7:33 pm in Uncategorized by Steve Horn

Cross-Posted from DeSmogBlog

Retuers has revealed the identity of the mysterious third party contractor tasked to publish the economic impact study on LNG (liquefied natural gas) exports on behalf of the Department of Energy (DOE). Its name: NERA Economic Consulting.

“NERA” is shorthand for National Economic Research Associates, an economic consulting firm SourceWatch identifies as the entity that published a June 2011 report on behalf of coal industry front group American Coalition for Clean Coal Electricity (ACCCE). ACCCE’s report concluded, “clean-air rules proposed by the Obama administration would cost utilities $17.8 billion annually and raise electricity rates 11.5 percent on average in 2016.”

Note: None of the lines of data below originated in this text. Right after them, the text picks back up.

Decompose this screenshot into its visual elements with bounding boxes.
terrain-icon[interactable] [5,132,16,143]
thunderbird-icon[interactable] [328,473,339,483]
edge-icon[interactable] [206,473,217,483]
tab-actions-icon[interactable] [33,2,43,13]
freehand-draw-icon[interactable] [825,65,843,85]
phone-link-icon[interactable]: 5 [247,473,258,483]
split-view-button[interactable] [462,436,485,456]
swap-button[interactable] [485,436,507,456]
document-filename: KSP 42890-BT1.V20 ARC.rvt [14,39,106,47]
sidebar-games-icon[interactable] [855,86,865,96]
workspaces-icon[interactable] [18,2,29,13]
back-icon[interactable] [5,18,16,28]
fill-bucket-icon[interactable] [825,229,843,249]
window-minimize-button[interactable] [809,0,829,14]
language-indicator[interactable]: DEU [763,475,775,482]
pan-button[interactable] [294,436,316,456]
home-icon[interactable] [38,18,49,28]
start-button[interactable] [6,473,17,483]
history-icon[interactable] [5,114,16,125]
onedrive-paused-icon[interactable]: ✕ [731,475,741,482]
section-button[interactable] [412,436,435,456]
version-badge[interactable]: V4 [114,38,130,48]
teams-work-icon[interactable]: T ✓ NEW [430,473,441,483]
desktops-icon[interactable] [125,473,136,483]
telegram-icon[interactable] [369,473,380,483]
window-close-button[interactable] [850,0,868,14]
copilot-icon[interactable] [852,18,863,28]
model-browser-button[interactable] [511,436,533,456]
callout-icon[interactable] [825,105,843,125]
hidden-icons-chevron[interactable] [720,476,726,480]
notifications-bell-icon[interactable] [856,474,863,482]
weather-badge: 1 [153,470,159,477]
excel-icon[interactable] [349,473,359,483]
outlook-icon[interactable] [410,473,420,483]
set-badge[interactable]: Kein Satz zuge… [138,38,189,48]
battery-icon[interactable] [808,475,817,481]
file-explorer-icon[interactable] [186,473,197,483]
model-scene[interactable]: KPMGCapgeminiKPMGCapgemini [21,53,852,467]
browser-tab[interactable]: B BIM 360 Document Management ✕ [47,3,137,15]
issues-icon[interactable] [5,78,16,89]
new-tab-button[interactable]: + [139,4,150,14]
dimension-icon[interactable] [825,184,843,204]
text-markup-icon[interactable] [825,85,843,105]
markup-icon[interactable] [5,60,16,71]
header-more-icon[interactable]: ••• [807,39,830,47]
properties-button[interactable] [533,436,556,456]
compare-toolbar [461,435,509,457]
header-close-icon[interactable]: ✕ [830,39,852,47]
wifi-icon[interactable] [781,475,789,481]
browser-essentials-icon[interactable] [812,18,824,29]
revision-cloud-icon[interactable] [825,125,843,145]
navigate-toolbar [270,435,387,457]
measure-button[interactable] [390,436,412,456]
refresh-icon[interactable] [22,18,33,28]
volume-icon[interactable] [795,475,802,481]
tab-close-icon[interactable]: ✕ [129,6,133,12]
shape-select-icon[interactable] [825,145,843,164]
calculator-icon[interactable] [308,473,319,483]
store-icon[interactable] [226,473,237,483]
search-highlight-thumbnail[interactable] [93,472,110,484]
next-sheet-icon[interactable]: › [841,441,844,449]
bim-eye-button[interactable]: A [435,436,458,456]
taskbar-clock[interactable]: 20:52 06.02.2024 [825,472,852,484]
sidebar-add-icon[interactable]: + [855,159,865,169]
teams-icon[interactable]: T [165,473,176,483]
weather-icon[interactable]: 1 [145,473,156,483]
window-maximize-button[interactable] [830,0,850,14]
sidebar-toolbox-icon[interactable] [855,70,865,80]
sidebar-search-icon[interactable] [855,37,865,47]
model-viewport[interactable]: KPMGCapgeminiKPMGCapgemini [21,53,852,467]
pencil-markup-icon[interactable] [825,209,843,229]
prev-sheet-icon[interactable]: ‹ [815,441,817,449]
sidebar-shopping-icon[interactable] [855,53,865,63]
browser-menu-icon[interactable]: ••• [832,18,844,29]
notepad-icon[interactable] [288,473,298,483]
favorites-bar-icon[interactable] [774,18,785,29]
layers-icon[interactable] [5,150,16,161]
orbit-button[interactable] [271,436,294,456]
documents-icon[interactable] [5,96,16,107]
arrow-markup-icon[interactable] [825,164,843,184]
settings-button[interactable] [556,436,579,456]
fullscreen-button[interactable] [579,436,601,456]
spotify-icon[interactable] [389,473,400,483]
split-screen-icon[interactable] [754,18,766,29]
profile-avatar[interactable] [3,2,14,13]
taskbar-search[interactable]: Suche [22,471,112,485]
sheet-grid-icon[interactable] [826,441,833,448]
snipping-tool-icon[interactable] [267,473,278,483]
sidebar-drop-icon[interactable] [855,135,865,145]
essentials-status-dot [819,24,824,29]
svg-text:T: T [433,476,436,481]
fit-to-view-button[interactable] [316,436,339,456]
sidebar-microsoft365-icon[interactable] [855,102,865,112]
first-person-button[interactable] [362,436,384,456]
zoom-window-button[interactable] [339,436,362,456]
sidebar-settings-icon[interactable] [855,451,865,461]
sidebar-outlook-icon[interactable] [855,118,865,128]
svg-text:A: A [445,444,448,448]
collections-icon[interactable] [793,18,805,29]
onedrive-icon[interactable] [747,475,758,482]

That report went so far to say that Environmental Protection Agency (EPA) regulations of the coal-generated electrcity sector would amount to some 1.5 million lost jobs over the next four years.

NERA was founded by Irwin Stelzer, senior fellow and director of the right-wing Hudson Institute’s Center for Economic Policy. In Oct. 2004, The Guardian described Stelzer as the “right-hand man of Rupert Murdoch,” the CEO of News Corp., which owns Fox News.

According to NERA’s website, the late Alfred E. Kahn, the “father of deregulation,” advised NERA’s 1961 foundation.

In 2010, NERA published a letter to the New York Department of Environmental Protection (DEP) to protest the prospective closure of theIndian Point Nuclear Power Plants.

A NERA report from earlier this year provided the basis for the popular King Coal refrain that the EPA’s Mercury and Air Toxics Standards (MATS) Rule would cost the U.S. tens of billions of dollars and “kill” 180,000-215,000 jobs.

These figures were picked up and cited by climate change denier U.S. Sen. James Inhofe (R-OK) in June when he spoke out against President Barack Obama’s mythological “war on coal,” as well as by the Republican Policy Committee in a May policy paper titled, “Obama’s War on Coal.”

With a track record like this, it’s best to view whatever report the Obama Administration’s DOE (aka NERA) produces on the economic impact of LNG exports, set to come out by the end of the year, with extreme skepticism if not downright hostility.